Rhodopirellula baltica is a marine bacterium isolated from the Baltic Sea, belonging to the phylum Planctomycetes. It possesses several unique properties that make it scientifically significant, including peptidoglycan-free proteinaceous cell walls, intracellular compartmentalization, and a reproductive mode via budding that resembles Caulobacter crescentus . R. baltica exhibits a complex life cycle with distinct morphotypes - from swarmer cells in early exponential growth to budding cells and rosette formations in later growth phases . The organism is abundant in aquatic habitats and plays a significant role in carbon cycling. Its completely sequenced genome has revealed numerous biotechnologically promising features, including unique sulfatases and C1-metabolism genes .
What is the biochemical function of N-acetylmuramic acid 6-phosphate etherase (MurQ)?
N-acetylmuramic acid 6-phosphate etherase (MurQ) catalyzes the cofactor-independent cleavage of a relatively non-labile ether bond in N-acetylmuramic acid 6-phosphate (MurNAc 6P) . This reaction converts MurNAc 6P into N-acetylglucosamine 6-phosphate (GlcNAc 6P) and D-lactate, representing a critical step in the peptidoglycan recycling pathway . The enzyme performs this conversion without requiring additional cofactors, making it an interesting target for mechanistic studies. MurQ functions in the reutilization pathway of cell wall materials, allowing bacteria to conserve energy and resources by recycling components of their peptidoglycan layer rather than synthesizing them de novo.

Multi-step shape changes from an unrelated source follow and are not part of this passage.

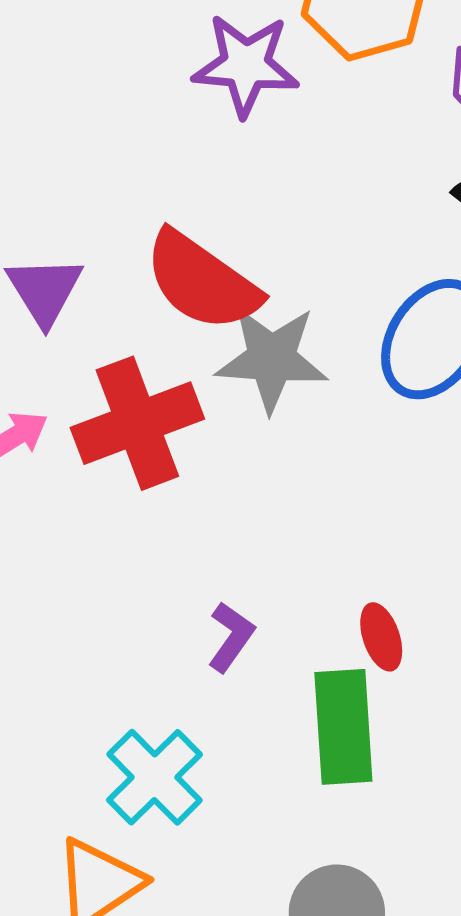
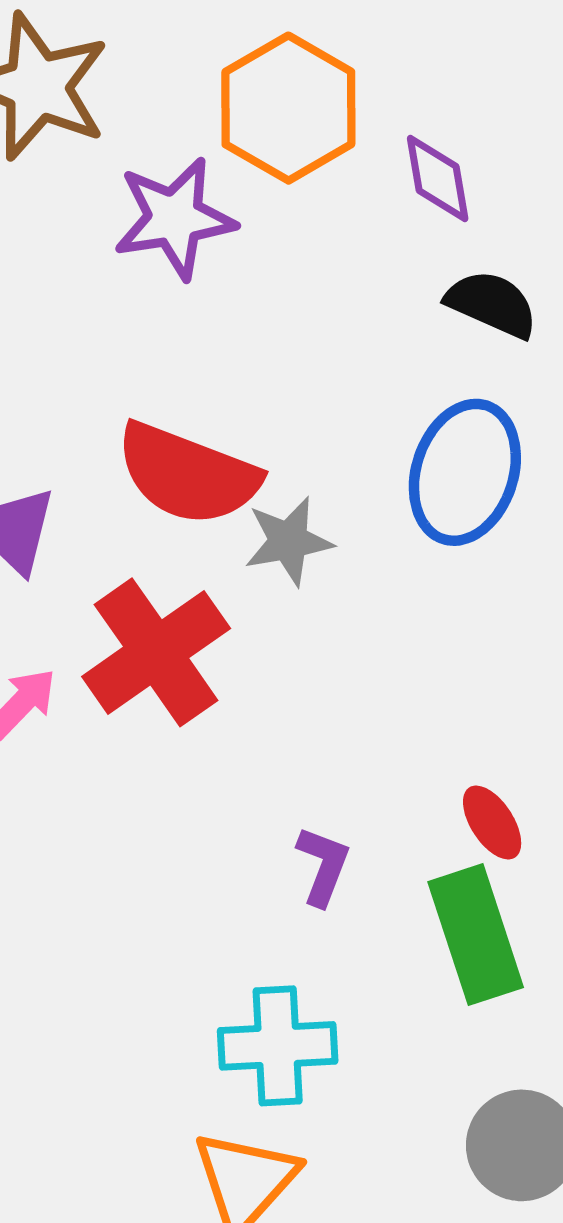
gray star: (272, 359) -> (288, 541), size x0.7
cyan cross: (155, 777) -> (278, 1046), turned -34

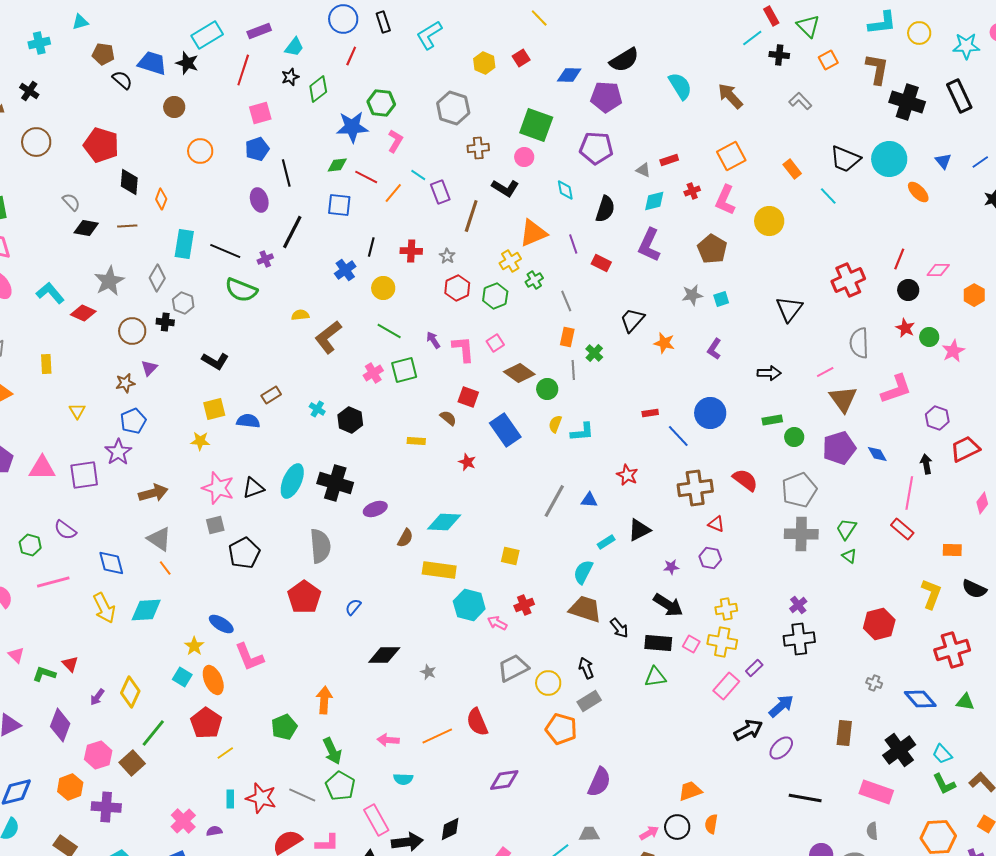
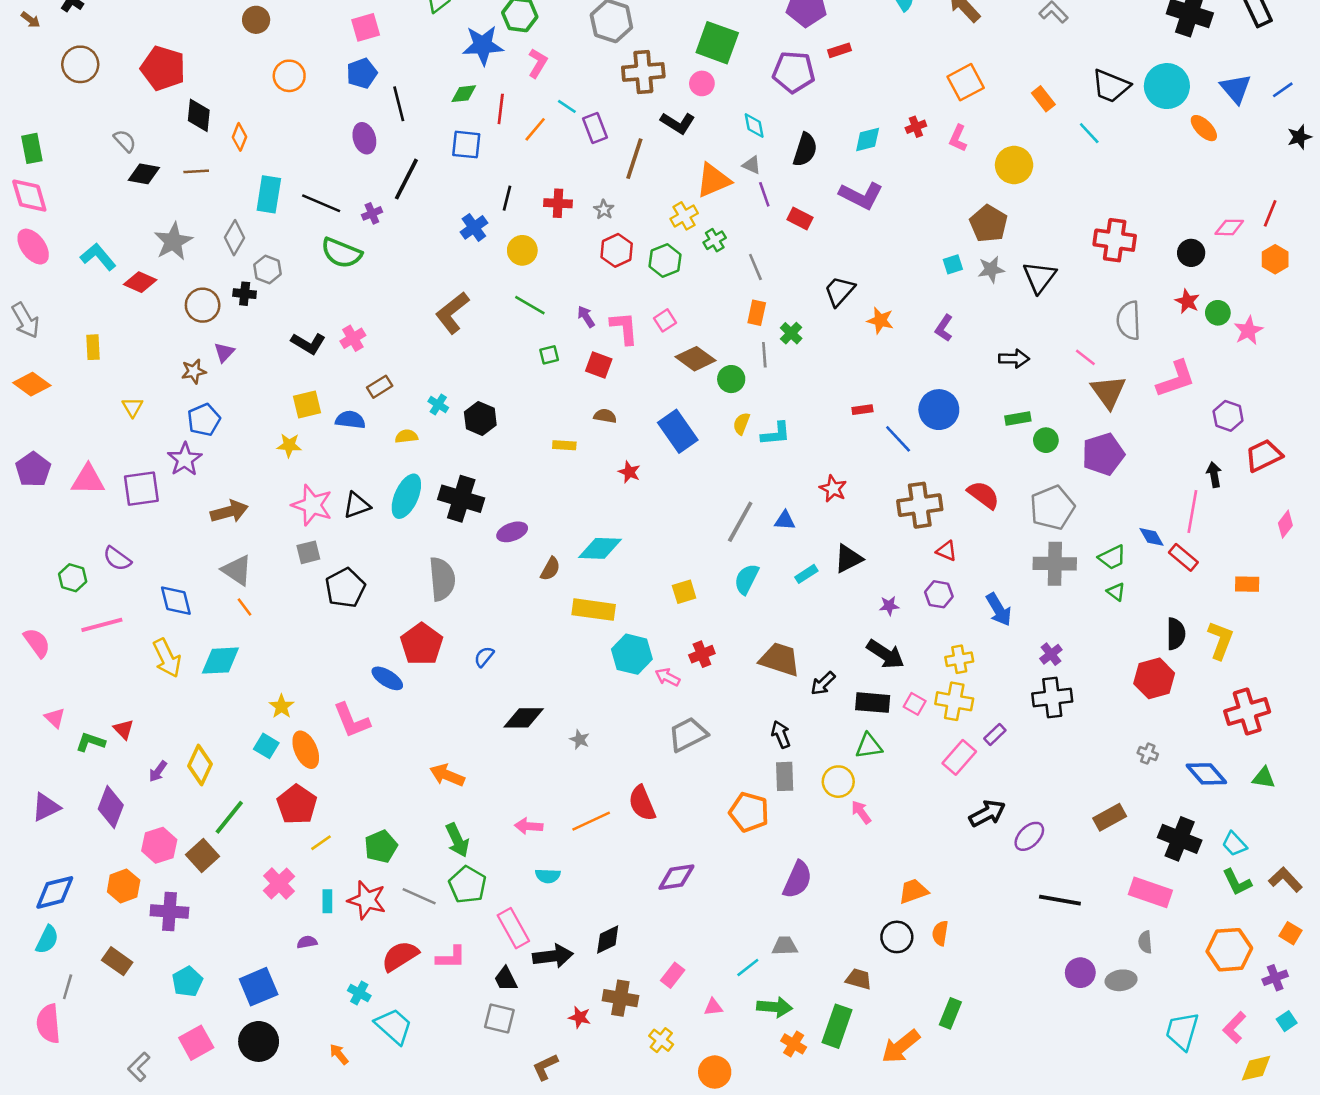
brown cross: (478, 148) -> (643, 72), size x1.5
red rectangle: (669, 160) -> (840, 50), moved
blue triangle: (943, 161) -> (1236, 89), size x1.5
gray triangle: (643, 170) -> (752, 165), moved
red line: (366, 177) -> (501, 109), turned 70
pink L-shape: (725, 200) -> (958, 138), size x0.7
purple L-shape: (649, 245) -> (861, 196), turned -88
brown pentagon: (712, 249) -> (989, 224), moved
red line: (899, 259) -> (1270, 213), moved
red cross: (848, 280) -> (1115, 240), turned 32
gray star: (692, 295) -> (991, 269), moved
yellow semicircle: (300, 315) -> (406, 436), moved
green square: (404, 370) -> (549, 355), size x0.6
pink line: (825, 372) -> (1085, 357), turned 66
pink cross: (373, 373) -> (353, 338), moved
red square: (468, 397) -> (599, 365), moved
brown semicircle: (448, 418) -> (605, 416), turned -30
blue diamond: (877, 454) -> (1152, 537), moved
green trapezoid: (846, 529) -> (1112, 557), turned -150
yellow square: (510, 556) -> (684, 592), turned -30
cyan semicircle: (583, 572) -> (747, 579), moved
black semicircle: (974, 589) -> (1176, 634), moved, turned -115
blue ellipse: (221, 624) -> (387, 678), moved
black arrow: (619, 628) -> (823, 683), turned 85
yellow circle: (548, 683) -> (838, 782), moved
orange arrow: (324, 700) -> (447, 775), turned -72
gray rectangle: (589, 701) -> (785, 776), turned -60
blue arrow: (781, 706) -> (999, 610), moved, turned 100
green pentagon: (284, 727) -> (381, 847), moved
brown rectangle: (844, 733) -> (1110, 817), turned 55
black cross: (899, 750) -> (1180, 839), turned -32
pink cross: (183, 821) -> (279, 883), moved
pink arrow: (649, 833) -> (861, 812), moved, turned -96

What structural features characterize R. baltica MurQ?
While the exact crystal structure of R. baltica MurQ has not been directly described in current literature, insights can be derived from related MurQ structures. Crystal structures of MurQ homologs, such as the one from Haemophilus influenzae (PDB ID: 4LZJ), have been determined at high resolution (1.8 Å) . MurQ belongs to the Sugar ISomerase (SIS) domain family of proteins, typically functioning as dimers. The enzyme contains specific binding sites for MurNAc 6P and possesses catalytic residues that facilitate the cleavage of the ether bond between the sugar and lactate moieties. The active site likely contains conserved acid/base residues essential for the catalytic mechanism, particularly at the C2 position, which is critical for MurQ function as evidenced by inhibitor studies .
What is the proposed catalytic mechanism of MurQ?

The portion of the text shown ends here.